There is no known treatment for the accumulation of lipofuscin, so in apocrine chromhidrosis the treatment is geared toward decreasing sweat using 20% aluminum chloride hexahydrate (Drysol), topical capsaicin (a topical cream made from hot peppers), or injections of botulism toxin (Botox). Definitive treatment of chromhidrosis is surgical excision of the affected apocrine sweat glands.8-14
Treatment of eccrine chromhidrosis consists of identifying and eliminating the ingestion of the soluble pigment.
The patient in this case was the daughter of author Daniel Taylor, MD. The night of the ED visit, he received an e-mail from his coauthor Dana Toib, MD, who is a pediatric rheumatologist, with the subject line “green fingers.” The fingers discoloration spared the palms and interdigital space, making vasospasm, vascular occlusion, hypoxemia, and methemoglobinemia unlikely. This raised the suspicion that the blue discoloration of the girl’s hands was a result of skin discoloration, in particular, pseudochromhidrosis. The e-mail included a description of pseudochromhidrosis and how to diagnose it using a wet alcohol pad.
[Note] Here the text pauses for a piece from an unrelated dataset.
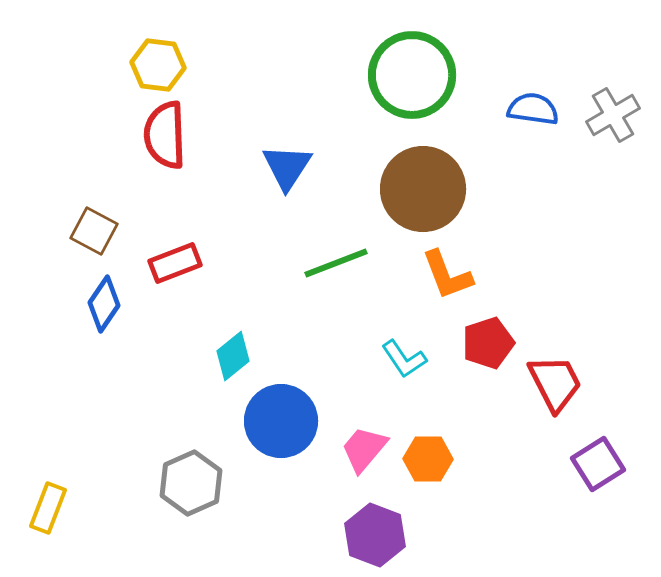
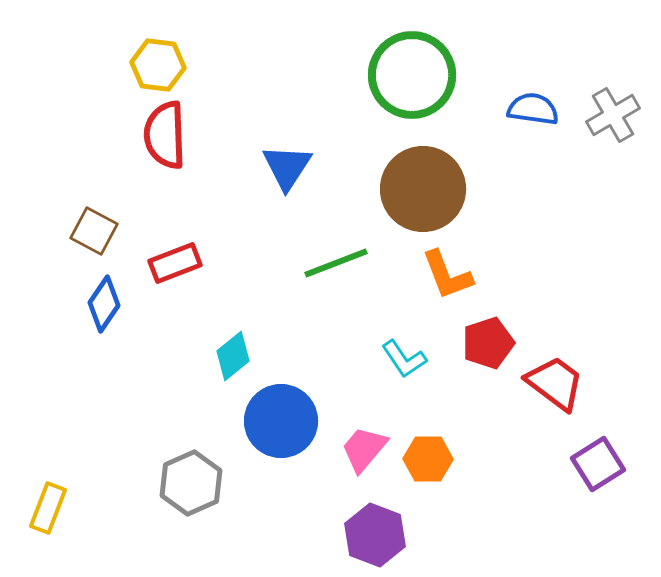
red trapezoid: rotated 26 degrees counterclockwise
It was late at night, so Dr. Taylor waited until sunrise, cloth soaked with alcohol in hand, to wake his daughter. “What are you doing?” she asked him as he hovered over her bed. “Trust me,” he said as he wiped the cloth hard across her knuckles. The color that had mystified his daughter, her school, and the ED physician transferred easily onto the cloth, and he continued to wipe away the blue coloration from her hands until it all was removed. He cancelled her specialist appointments, thanked his coauthor for her e-mail, and bought some antibacterial hand wipes in preparation for his daughter’s next oral presentation.